Start of RECORDS SUPPLIED
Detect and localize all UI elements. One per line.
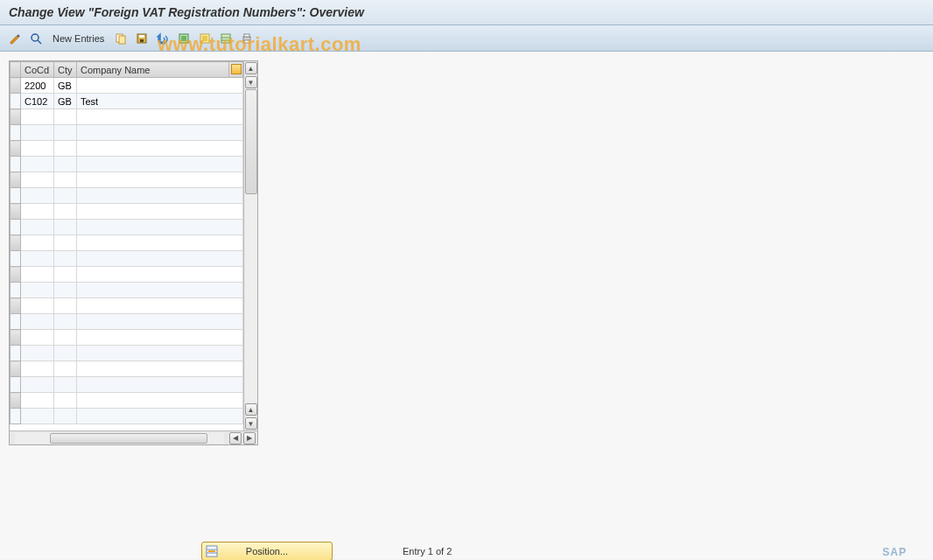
- table-row[interactable]: [11, 141, 243, 157]
- table-row[interactable]: 2200GB: [11, 78, 243, 94]
- row-selector[interactable]: [11, 361, 21, 377]
- col-header-company-name[interactable]: Company Name: [77, 62, 229, 78]
- vertical-scrollbar[interactable]: ▲ ▼ ▲ ▼: [243, 61, 257, 430]
- cell-cocd[interactable]: [21, 361, 54, 377]
- col-header-cocd[interactable]: CoCd: [21, 62, 54, 78]
- table-row[interactable]: [11, 188, 243, 204]
- change-icon[interactable]: [7, 31, 23, 46]
- cell-company-name[interactable]: [77, 393, 243, 409]
- cell-cocd[interactable]: [21, 409, 54, 424]
- scroll-up-icon[interactable]: ▲: [245, 62, 257, 74]
- row-selector[interactable]: [11, 94, 21, 109]
- cell-cocd[interactable]: 2200: [21, 78, 54, 94]
- cell-company-name[interactable]: [77, 235, 243, 251]
- row-selector[interactable]: [11, 220, 21, 235]
- table-settings-icon[interactable]: [218, 31, 234, 46]
- row-selector[interactable]: [11, 141, 21, 157]
- row-selector[interactable]: [11, 172, 21, 188]
- cell-cty[interactable]: [54, 361, 77, 377]
- cell-cty[interactable]: [54, 314, 77, 330]
- cell-cocd[interactable]: [21, 393, 54, 409]
- cell-cocd[interactable]: [21, 298, 54, 314]
- cell-cocd[interactable]: C102: [21, 94, 54, 109]
- cell-cty[interactable]: [54, 409, 77, 424]
- undo-icon[interactable]: [155, 31, 171, 46]
- cell-cty[interactable]: [54, 109, 77, 125]
- table-row[interactable]: [11, 346, 243, 361]
- table-row[interactable]: [11, 283, 243, 298]
- cell-cocd[interactable]: [21, 188, 54, 204]
- table-row[interactable]: [11, 409, 243, 424]
- col-header-cty[interactable]: Cty: [54, 62, 77, 78]
- cell-cty[interactable]: [54, 141, 77, 157]
- cell-cocd[interactable]: [21, 330, 54, 346]
- row-selector[interactable]: [11, 267, 21, 283]
- cell-company-name[interactable]: [77, 409, 243, 424]
- cell-cty[interactable]: [54, 235, 77, 251]
- cell-cty[interactable]: [54, 267, 77, 283]
- row-selector-header[interactable]: [11, 62, 21, 78]
- cell-cocd[interactable]: [21, 220, 54, 235]
- cell-company-name[interactable]: [77, 125, 243, 141]
- cell-cty[interactable]: [54, 377, 77, 393]
- row-selector[interactable]: [11, 283, 21, 298]
- save-icon[interactable]: [134, 31, 150, 46]
- row-selector[interactable]: [11, 109, 21, 125]
- table-row[interactable]: [11, 361, 243, 377]
- table-row[interactable]: [11, 235, 243, 251]
- cell-cocd[interactable]: [21, 267, 54, 283]
- cell-company-name[interactable]: [77, 298, 243, 314]
- cell-cty[interactable]: [54, 298, 77, 314]
- cell-company-name[interactable]: [77, 109, 243, 125]
- cell-company-name[interactable]: Test: [77, 94, 243, 109]
- scroll-track[interactable]: [245, 89, 257, 402]
- cell-cty[interactable]: [54, 283, 77, 298]
- scroll-left-icon[interactable]: ◀: [229, 432, 242, 444]
- cell-cocd[interactable]: [21, 346, 54, 361]
- cell-cocd[interactable]: [21, 109, 54, 125]
- cell-cty[interactable]: [54, 330, 77, 346]
- row-selector[interactable]: [11, 346, 21, 361]
- select-all-icon[interactable]: [176, 31, 192, 46]
- cell-cocd[interactable]: [21, 141, 54, 157]
- scroll-right-icon[interactable]: ▶: [243, 432, 256, 444]
- deselect-all-icon[interactable]: [197, 31, 213, 46]
- cell-company-name[interactable]: [77, 172, 243, 188]
- table-row[interactable]: [11, 251, 243, 267]
- cell-cty[interactable]: [54, 157, 77, 172]
- table-row[interactable]: [11, 204, 243, 220]
- cell-company-name[interactable]: [77, 314, 243, 330]
- scroll-up2-icon[interactable]: ▲: [245, 403, 257, 416]
- cell-company-name[interactable]: [77, 330, 243, 346]
- cell-company-name[interactable]: [77, 377, 243, 393]
- row-selector[interactable]: [11, 204, 21, 220]
- cell-company-name[interactable]: [77, 78, 243, 94]
- cell-cocd[interactable]: [21, 157, 54, 172]
- table-row[interactable]: [11, 109, 243, 125]
- horizontal-scrollbar[interactable]: ◀ ▶: [10, 430, 257, 444]
- table-row[interactable]: [11, 314, 243, 330]
- cell-cty[interactable]: [54, 220, 77, 235]
- cell-company-name[interactable]: [77, 157, 243, 172]
- row-selector[interactable]: [11, 188, 21, 204]
- cell-company-name[interactable]: [77, 188, 243, 204]
- cell-cocd[interactable]: [21, 172, 54, 188]
- table-row[interactable]: [11, 220, 243, 235]
- position-button[interactable]: Position...: [201, 542, 333, 560]
- cell-cty[interactable]: [54, 188, 77, 204]
- cell-company-name[interactable]: [77, 141, 243, 157]
- hscroll-thumb[interactable]: [50, 433, 207, 444]
- cell-cty[interactable]: GB: [54, 78, 77, 94]
- cell-cocd[interactable]: [21, 125, 54, 141]
- row-selector[interactable]: [11, 251, 21, 267]
- row-selector[interactable]: [11, 235, 21, 251]
- row-selector[interactable]: [11, 409, 21, 424]
- row-selector[interactable]: [11, 377, 21, 393]
- scroll-thumb[interactable]: [245, 89, 257, 194]
- scroll-down-icon[interactable]: ▼: [245, 76, 257, 88]
- cell-company-name[interactable]: [77, 361, 243, 377]
- table-row[interactable]: [11, 172, 243, 188]
- row-selector[interactable]: [11, 393, 21, 409]
- row-selector[interactable]: [11, 125, 21, 141]
- cell-company-name[interactable]: [77, 220, 243, 235]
End of RECORDS SUPPLIED
EXERCISE OBJECTIVE
Go through the material line by line. Show each line that contains the string "thumb".

COMPLETED TASK
- hscroll-thumb[interactable]: [50, 433, 207, 444]
- scroll-thumb[interactable]: [245, 89, 257, 194]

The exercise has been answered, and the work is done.